=== Exercise brief ===
Please give every record below again exactly, and keep the pictures out.

=== Data for analysis ===
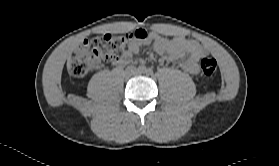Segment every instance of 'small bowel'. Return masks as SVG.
Instances as JSON below:
<instances>
[{
    "label": "small bowel",
    "mask_w": 279,
    "mask_h": 166,
    "mask_svg": "<svg viewBox=\"0 0 279 166\" xmlns=\"http://www.w3.org/2000/svg\"><path fill=\"white\" fill-rule=\"evenodd\" d=\"M141 31L145 33V37L130 44L123 58L116 61L117 64L126 65L130 63L133 55L138 54L143 46L152 45L154 50L164 56L166 61L182 60L181 67L186 72L190 74L198 73V60L207 53L200 43L182 35L166 38L157 33Z\"/></svg>",
    "instance_id": "obj_1"
}]
</instances>
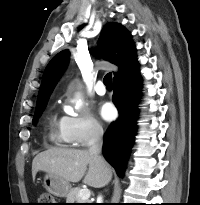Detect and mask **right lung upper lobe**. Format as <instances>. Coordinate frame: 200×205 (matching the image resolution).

=== Response to the task ===
Segment every instance of 'small bowel'. Return masks as SVG.
Instances as JSON below:
<instances>
[{
    "label": "small bowel",
    "mask_w": 279,
    "mask_h": 166,
    "mask_svg": "<svg viewBox=\"0 0 279 166\" xmlns=\"http://www.w3.org/2000/svg\"><path fill=\"white\" fill-rule=\"evenodd\" d=\"M141 31L145 33V37L130 44L123 58L116 61L117 64L126 65L130 63L133 55L138 54L143 46L152 45L154 50L164 56L166 61L182 60L181 67L186 72L190 74L198 73V60L207 53L200 43L182 35L166 38L157 33Z\"/></svg>",
    "instance_id": "obj_1"
}]
</instances>
Detect and mask **right lung upper lobe**. Format as <instances>. Coordinate frame: 200×205 (matching the image resolution).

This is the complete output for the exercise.